The award for the most unusual game of the week surely goes to Wednesday’s contest between the Montgomery Vikings and the Rancho Cotate Cougars.
The two North Bay League softball powers will meet at 4 p.m. in Rohnert Park— only the game will start in the bottom of the eighth with the score already knotted at 3.
“It’s a bizarre deal,” said Montgomery coach Mike Malvino.
The deal is this: On April 19, Montgomery was playing league-leading Rancho Cotate when a 3-3 tie after seven forced extra innings.
Montgomery couldn’t score in the top of the eighth and Rancho got its first batter, senior Malia Kuka, on base after a walk. Rancho coach Tracey Poueu-Guerrero put in sophomore Melissa Pamatmat as a pinch runner and called for senior Taylor Del Santo to bunt. And here’s where it gets bizarre.
Del Santo, who is hitting .315 with 11 RBIs and two home runs on the season, lays down a bunt that dribbles toward first base. In taking off from the batter’s box, Del Santo dropped the bat along the first base line. Before Montgomery pitcher Anna Zoia-Buescher picked up the ball, it rolled into the bat.
The home plate umpire stopped the play, waving his arms over his head and calling dead ball. Zoia-Buescher, hearing that call, didn’t throw to first, where Del Santo touched the base.
“He shouldn’t have killed the play. It was a fair ball,” Poueu-Guerrero said.
“When that happens, it’s just an incidental play and it should have played out,” she said.
And yet, despite the dead-ball call, Del Santo was allowed to remain on first.
That’s when Malvino intervened.
“You can’t call a dead ball and award someone first base,” he said.
Play stopped for some time as the officials pulled out rule books and conferred. When play resumed and the umpire allowed Del Santo to stay on first, Malvino lodged an official complaint: The Vikings would continue the game under protest.
Two batters later, Pamatmat scored for Rancho and the game was over. Sort of.
“I have never been in a situation like that,” Malvino said. “It’s kind of unprecedented.”
Lodging an official protest was a risky move. In more than two decades of coaching, Malvino said he’s never seen a protest upheld. Jan Smith-Billing, the North Bay League commissioner who convened a panel of administrators to rule on the controversy, said she’s never seen anything like it in 40 years.

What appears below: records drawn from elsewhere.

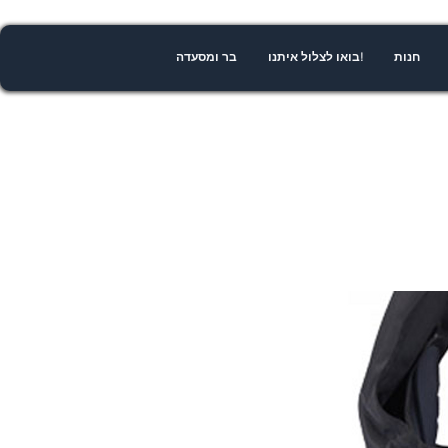
חנות
!בואו לצלול איתנו
בר ומסעדה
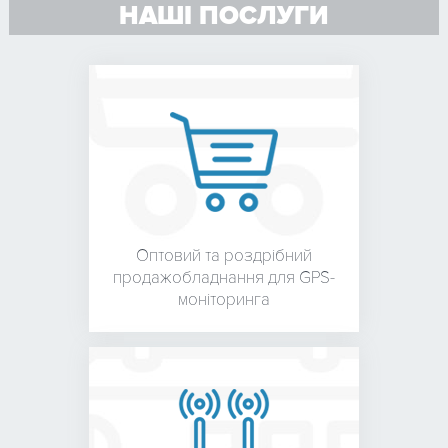
НАШІ ПОСЛУГИ
Оптовий та роздрібний
продаж
обладнання для
GPS-
моніторинга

“This one, I believe, could have been handled right on the field. The official admitted the error. You don’t let part of the play continue and part of the play not continue,” Smith-Billing said.
Smith-Billing confirmed with North Coast Section officials that the protest was not over a judgment call, but an error in interpreting and applying the rules.
“He called a dead ball; that was his call,” she said. “But as a result of his call, the batter should have returned home and the runner should have stayed at first. Once it was a dead ball, what happened shouldn’t have happened.”
In what strikes me as a silver lining in all of this, the coaches on both sides of a pretty good rivalry agreed.